Он заболел туберкулезом. Рентгеновские снимки и лабораторные анализы были угрожающими. Районная больница ходатайствовала о вывозе заключенного Андрея Михайловича на материк для лечения. Андрей Михайлович был уже на пароходе, когда кто-то донес начальнику санотдела Черпакову, что болезнь Андрея Михайловича — ложная, мнимая, «туфта», по-лагерному.

А может быть, и не доносил никто — майор Черпаков был достойным сыном своего века подозрений, недоверия и бдительности.

Майор разгневался, распорядился снять Андрея Михайловича с парохода и заслать его в самую глушь — далеко от того управления, где мы повстречались. И Андрей Михайлович уже сделал тысячекилометровое путешествие по морозу. Но в дальнем управлении выяснилось, что там нет ни одного врача, который мог бы накладывать искусственный пневмоторакс. Вдувания уже делали Андрею Михайловичу несколько раз, но лихой майор объявил пневмоторакс обманом и жульничеством.

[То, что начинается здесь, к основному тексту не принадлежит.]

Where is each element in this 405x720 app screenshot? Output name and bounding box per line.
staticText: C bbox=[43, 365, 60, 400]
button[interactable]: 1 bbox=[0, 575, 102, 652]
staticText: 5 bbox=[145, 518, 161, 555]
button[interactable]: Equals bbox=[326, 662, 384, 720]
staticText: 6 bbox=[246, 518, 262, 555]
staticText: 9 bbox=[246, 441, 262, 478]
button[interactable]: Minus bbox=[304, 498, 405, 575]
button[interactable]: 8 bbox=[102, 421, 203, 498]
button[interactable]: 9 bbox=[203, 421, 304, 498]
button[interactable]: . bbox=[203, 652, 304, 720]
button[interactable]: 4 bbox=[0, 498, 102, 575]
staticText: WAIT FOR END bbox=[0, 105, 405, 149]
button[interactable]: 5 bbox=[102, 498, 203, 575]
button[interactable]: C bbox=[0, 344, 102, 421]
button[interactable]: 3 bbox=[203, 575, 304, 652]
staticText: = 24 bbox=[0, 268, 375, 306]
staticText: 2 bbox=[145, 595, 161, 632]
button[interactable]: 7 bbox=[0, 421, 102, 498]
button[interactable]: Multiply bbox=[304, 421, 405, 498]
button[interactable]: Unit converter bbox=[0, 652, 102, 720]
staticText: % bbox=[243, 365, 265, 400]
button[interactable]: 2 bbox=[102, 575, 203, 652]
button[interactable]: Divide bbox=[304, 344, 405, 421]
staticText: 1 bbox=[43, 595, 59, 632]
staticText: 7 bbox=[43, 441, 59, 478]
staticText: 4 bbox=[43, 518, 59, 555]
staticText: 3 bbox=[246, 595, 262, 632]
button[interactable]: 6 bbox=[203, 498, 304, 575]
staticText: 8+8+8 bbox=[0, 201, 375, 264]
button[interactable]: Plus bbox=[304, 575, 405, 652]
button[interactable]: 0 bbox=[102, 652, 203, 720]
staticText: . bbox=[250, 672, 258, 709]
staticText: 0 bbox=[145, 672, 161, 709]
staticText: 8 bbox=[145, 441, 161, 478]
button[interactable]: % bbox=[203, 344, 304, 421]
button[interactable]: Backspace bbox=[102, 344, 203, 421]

Андрею Михайловичу становилось все хуже и хуже, и он был чуть жив, пока удалось добиться у Черпакова разрешения на отправку Андрея Михайловича в Западное управление — ближайшее, где врачи умели накладывать пневмоторакс.

Теперь Андрею Михайловичу было получше, несколько вдуваний были проведены удачно, и Андрей Михайлович стал работать ординатором хирургического отделения.

После того как я немного окреп, я работал у Андрея Михайловича санитаром. По его рекомендации и настоянию я уехал учиться на курсы фельдшеров, окончил эти курсы, работал фельдшером и вернулся на материк. Андрей Михайлович и есть тот человек, которому я обязан жизнью. Сам он давно умер — туберкулез и майор Черпаков сделали свое дело.